Den Worten folgten aber nach der Anschaffung des ersten Busses bislang keine Taten. Bis heute steht der zweite Großraum-Rettungswagen ungenutzt in einer Halle in Ulm und hat noch nicht einmal eine Zulassung. Uwe Lahl, Amtschef im baden-württembergischen Sozialministerium räumt gegenüber dem SWR ein, dass der Vorgang schneller hätte gehen können, dass man aber noch dabei sei, die Corona-Pademie zu bewältigen.
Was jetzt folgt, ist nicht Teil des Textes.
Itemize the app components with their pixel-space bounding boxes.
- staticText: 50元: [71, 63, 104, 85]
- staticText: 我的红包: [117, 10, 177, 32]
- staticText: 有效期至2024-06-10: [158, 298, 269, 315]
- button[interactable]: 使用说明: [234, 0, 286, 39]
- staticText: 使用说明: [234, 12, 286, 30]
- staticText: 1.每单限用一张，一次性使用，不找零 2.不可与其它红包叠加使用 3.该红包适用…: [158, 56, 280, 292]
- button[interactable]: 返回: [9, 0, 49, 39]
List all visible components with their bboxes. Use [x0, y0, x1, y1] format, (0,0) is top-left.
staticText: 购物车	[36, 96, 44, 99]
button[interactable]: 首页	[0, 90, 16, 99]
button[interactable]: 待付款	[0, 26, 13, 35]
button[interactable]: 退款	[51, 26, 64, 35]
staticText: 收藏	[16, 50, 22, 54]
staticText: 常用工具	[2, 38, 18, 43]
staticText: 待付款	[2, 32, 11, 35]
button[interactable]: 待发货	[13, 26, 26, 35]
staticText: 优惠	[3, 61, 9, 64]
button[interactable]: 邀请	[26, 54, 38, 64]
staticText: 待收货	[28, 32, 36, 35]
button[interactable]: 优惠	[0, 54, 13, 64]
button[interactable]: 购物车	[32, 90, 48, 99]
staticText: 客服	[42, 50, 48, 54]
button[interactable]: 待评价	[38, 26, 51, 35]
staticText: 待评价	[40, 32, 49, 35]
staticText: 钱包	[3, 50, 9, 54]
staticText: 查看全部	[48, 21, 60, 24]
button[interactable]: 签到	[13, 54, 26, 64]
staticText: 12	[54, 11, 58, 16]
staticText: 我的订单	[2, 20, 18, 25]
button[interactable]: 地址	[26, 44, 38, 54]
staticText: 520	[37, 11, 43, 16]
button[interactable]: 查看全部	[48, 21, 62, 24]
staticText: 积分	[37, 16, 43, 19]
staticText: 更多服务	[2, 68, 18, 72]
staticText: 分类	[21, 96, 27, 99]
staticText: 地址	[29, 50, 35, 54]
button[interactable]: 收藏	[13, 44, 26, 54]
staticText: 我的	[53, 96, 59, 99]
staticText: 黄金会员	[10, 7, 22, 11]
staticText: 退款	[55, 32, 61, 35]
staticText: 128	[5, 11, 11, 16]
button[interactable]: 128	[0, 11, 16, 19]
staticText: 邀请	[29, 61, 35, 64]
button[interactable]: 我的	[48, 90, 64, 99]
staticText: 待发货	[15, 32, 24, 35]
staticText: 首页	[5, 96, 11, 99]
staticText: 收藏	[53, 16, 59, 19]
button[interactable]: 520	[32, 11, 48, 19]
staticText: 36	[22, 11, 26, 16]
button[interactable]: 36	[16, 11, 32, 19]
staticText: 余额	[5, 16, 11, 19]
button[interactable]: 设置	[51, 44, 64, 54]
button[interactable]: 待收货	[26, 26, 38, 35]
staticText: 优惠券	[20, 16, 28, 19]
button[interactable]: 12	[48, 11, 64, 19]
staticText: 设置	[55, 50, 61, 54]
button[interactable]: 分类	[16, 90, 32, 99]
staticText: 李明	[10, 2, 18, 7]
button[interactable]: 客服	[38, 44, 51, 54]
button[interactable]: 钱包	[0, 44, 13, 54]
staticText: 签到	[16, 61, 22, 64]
"Das hätte man auch schneller machen können. Aber ich verweise darauf, dass wir gerade dabei sind, eine Pandemie zu bewältigen."

Der Großraum-Rettungswagen ist jedoch unter anderem für Corona-Patienten vorgesehen. Inzwischen hat das Sozialministerium dem Ulmer DRK einen Vertragsentwurf geschickt – nach der Anfrage des SWR. Zugelassen ist der Bus allerdings immer noch nicht. Eigentlich soll nach den Plänen des Sozialministeriums der zweite, neue Bus in Ulm eingesetzt werden und der erste Bus, der seit mehr als einem Jahr in Betrieb ist, nach Mannheim ans dortige DRK abgegeben werden. Doch dort weiß man von diesen Plänen auch drei Monate nach der entsprechenden Ankündigung noch nichts. Der Verlegungsbefehl nach Mannheim stehe noch aus, so Uwe Lahl.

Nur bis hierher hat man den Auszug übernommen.